L’étude s’est intéressée à un certain nombre de catégories cibles différentes, chacune ayant ses besoins distincts. Le récapitulatif qui suit peut être considéré comme une panoplie d’outils à la disposition des pays en fonction de la situation nationale et de la législation en vigueur. Cinq principaux domaines d’action concrète sont identifiés.
Faciliter le passage de l’accueil à l’intégration
Les besoins immédiats des immigrés vulnérables et des personnes en demande de protection internationale sont couverts au moment de l’accueil par la fourniture d’abri et de subsistance temporaires, de services de santé d’urgence. Pour les enfants d’âge scolaire, la continuité de l’éducation est elle aussi essentielle. Cependant, les demandeurs d’asile et les immigrés vulnérables qui ont de grandes chances de pouvoir rester ont besoin d’entamer le processus d’intégration dès que possible.

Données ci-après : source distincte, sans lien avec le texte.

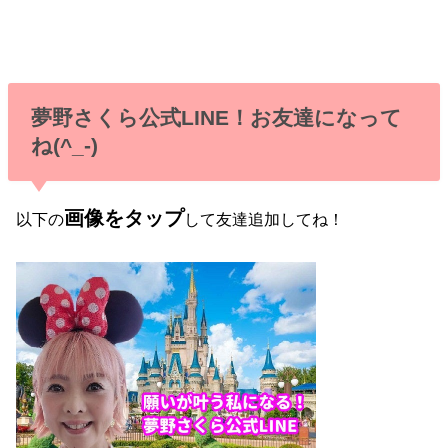
夢野さくら公式LINE！お友達になって
ね(^_-)
画像をタップ
以下の
して友達追加してね！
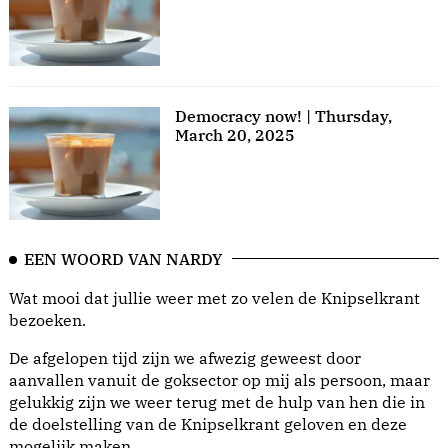
Democracy now! | Thursday,
March 20, 2025
EEN WOORD VAN NARDY
Wat mooi dat jullie weer met zo velen de Knipselkrant
bezoeken.
De afgelopen tijd zijn we afwezig geweest door
aanvallen vanuit de goksector op mij als persoon, maar
gelukkig zijn we weer terug met de hulp van hen die in
de doelstelling van de Knipselkrant geloven en deze
mogelijk maken.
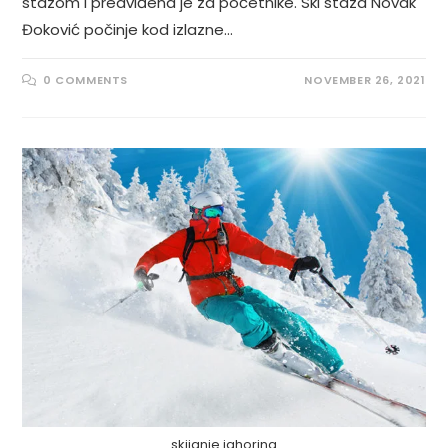
stazom i predviđena je za početnike. Ski staza Novak
Đoković počinje kod izlazne…
0 COMMENTS
NOVEMBER 26, 2021
skijanje jahorina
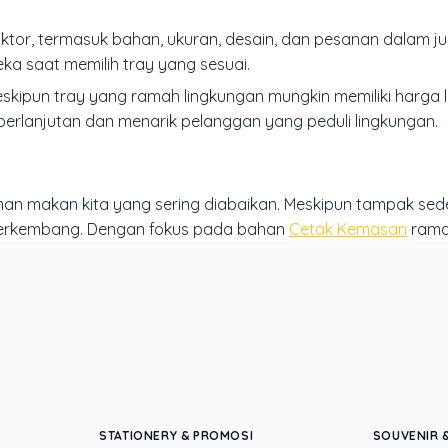
ktor, termasuk bahan, ukuran, desain, dan pesanan dalam ju
 saat memilih tray yang sesuai.
eskipun tray yang ramah lingkungan mungkin memiliki harga le
berlanjutan dan menarik pelanggan yang peduli lingkungan.
an makan kita yang sering diabaikan. Meskipun tampak sed
 berkembang. Dengan fokus pada bahan
Cetak Kemasan
rama
senjangan antara kenyamanan dan keberlanjutan.
ng-membuat-produk-anda-bersinar/
kar dengan pengalaman lebih dari 20 tahun yang menguasai tiga di
STATIONERY & PROMOSI
SOUVENIR &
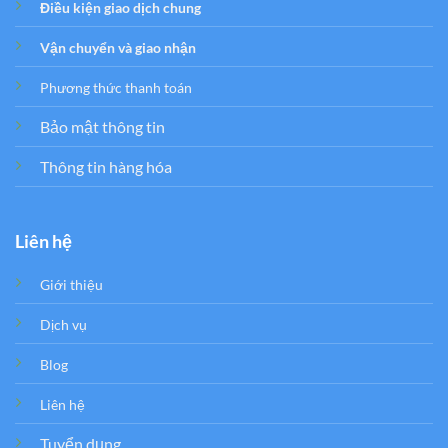
Điều kiện giao dịch chung
Vận chuyển và giao nhận
Phương thức thanh toán
Bảo mật thông tin
Thông tin hàng hóa
Liên hệ
Giới thiệu
Dịch vụ
Blog
Liên hệ
Tuyển dụng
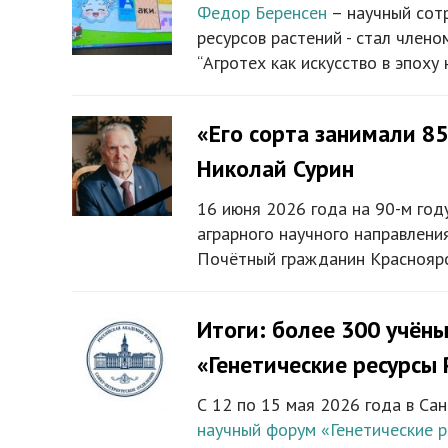
Федор Беренсен
– научный сотр
ресурсов растений - стал член
“Агротех как искусство в эпоху 
«Его сорта занимали 8
Николай Сурин
16 июня 2026 года на 90-м год
аграрного научного направлени
Почётный гражданин Краснояр
Итоги: более 300 учёны
«Генетические ресурсы 
С 12 по 15 мая 2026 года в Са
научный форум «Генетические р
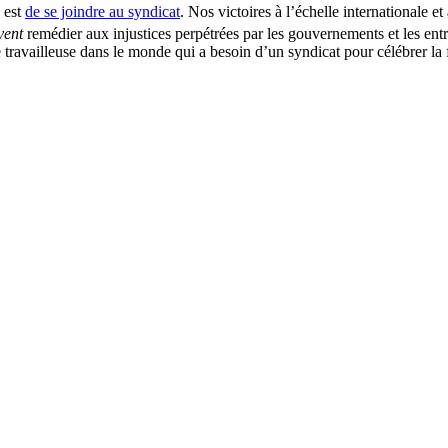
e est
de se joindre au syndicat
. Nos victoires à l’échelle internationale
vent
remédier aux injustices perpétrées par les gouvernements et les entre
 travailleuse dans le monde qui a besoin d’un syndicat pour célébrer la f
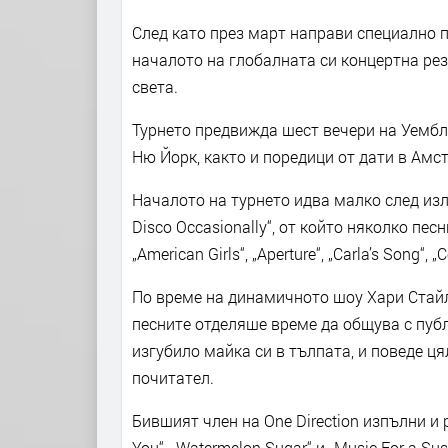
След като през март направи специално 
началото на глобалната си концертна рез
света.
Турнето предвижда шест вечери на Уембл
Ню Йорк, както и поредици от дати в Амс
Началото на турнето идва малко след изли
Disco Occasionally“, от който няколко пе
„American Girls“, „Aperture“, „Carla’s Song“, 
По време на динамичното шоу Хари Стайл
песните отделяше време да общува с пуб
изгубило майка си в тълпата, и поведе ця
почитател.
Бившият член на One Direction изпълни и 
You“, „Watermelon Sugar“ и „Music For a S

Les mesures suivantes peuvent faciliter cette transition :
Mettre en œuvre des procédures équitables et rapides pour établir les vulnérabilités des immigrés récemment arrivés et faciliter la prise de décision sur les dossiers de demande d’asile.

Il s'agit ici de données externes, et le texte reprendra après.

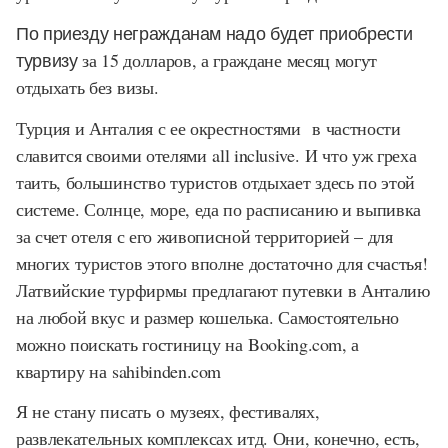
По приезду негражданам надо будет приобрести
турвизу
за 15 долларов, а граждане месяц могут
отдыхать без визы.
Турция и Анталия с ее окрестностями в частности
славится своими отелями
all inclusive.
И что уж греха
таить, большинство туристов отдыхает здесь по этой
системе. Солнце, море, еда по расписанию и выпивка
за счет отеля с его живописной территорией – для
многих туристов этого вполне достаточно для счастья!
Латвийские турфирмы предлагают путевки в Анталию
на любой вкус и размер кошелька. Самостоятельно
можно поискать гостиницу на
Booking.com
, а
квартиру на
sahibinden.com
Я не стану писать о музеях, фестивалях,
развлекательных комплексах итд. Они, конечно, есть,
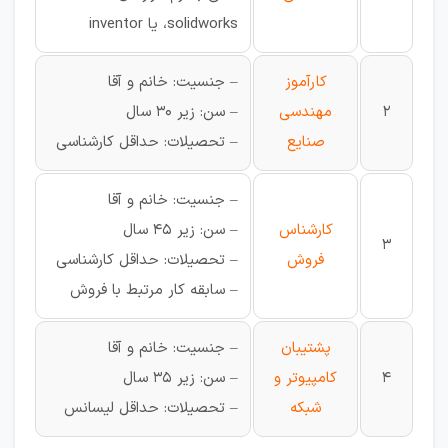
،solidworks یا inventor
کارآموز
– جنسیت: خانم و آقا
2
مهندسی
– سن: زیر 30 سال
صنایع
– تحصیلات: حداقل کارشناسی
– جنسیت: خانم و آقا
کارشناس
– سن: زیر 45 سال
3
فروش
– تحصیلات: حداقل کارشناسی
– سابقه کار مرتبط با فروش
پشتیبان
– جنسیت: خانم و آقا
4
کامپیوتر و
– سن: زیر 35 سال
شبکه
– تحصیلات: حداقل لیسانس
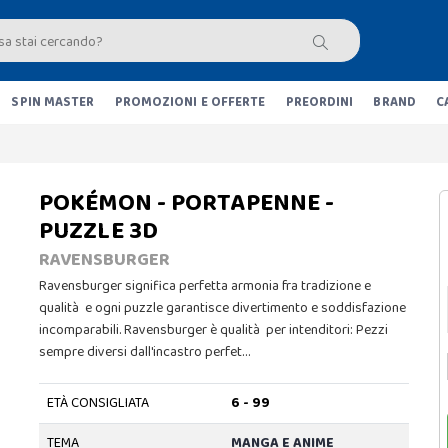
SPIN MASTER
PROMOZIONI E OFFERTE
PREORDINI
BRAND
C
POKÉMON - PORTAPENNE -
PUZZLE 3D
RAVENSBURGER
Ravensburger significa perfetta armonia fra tradizione e
qualità e ogni puzzle garantisce divertimento e soddisfazione
incomparabili. Ravensburger è qualità per intenditori: Pezzi
sempre diversi dall'incastro perfet…
ETÀ CONSIGLIATA
6 - 99
TEMA
MANGA E ANIME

Adapter les services d’accueil et d’aide à l’intégration aux besoins particuliers de chaque immigré en situation de vulnérabilité, en accordant une attention spéciale aux enfants et aux femmes.
Veiller à ce que des services d’intégration, y compris des cours de langue, soient en place dès que possible pour les personnes ayant de grandes chances de pouvoir rester. Pour cette catégorie, l’accès rapide à la vie économique favorisera l’intégration dans le marché du travail.
Collaborer avec les populations d’accueil locales, si possible avant l’arrivée, pour répondre à leurs besoins ainsi qu’aux éventuelles craintes suscitées par l’accueil et l’intégration d’immigrés vulnérables.
Élaborer des dispositifs d’urgence ou d’intervention aux niveaux national et régional pour toutes les parties concernées par l’accueil et l’intégration des réfugiés et autres immigrés vulnérables en cas d’afflux massif. Des mécanismes de coordination pouvant être rapidement déclenchés doivent être en place.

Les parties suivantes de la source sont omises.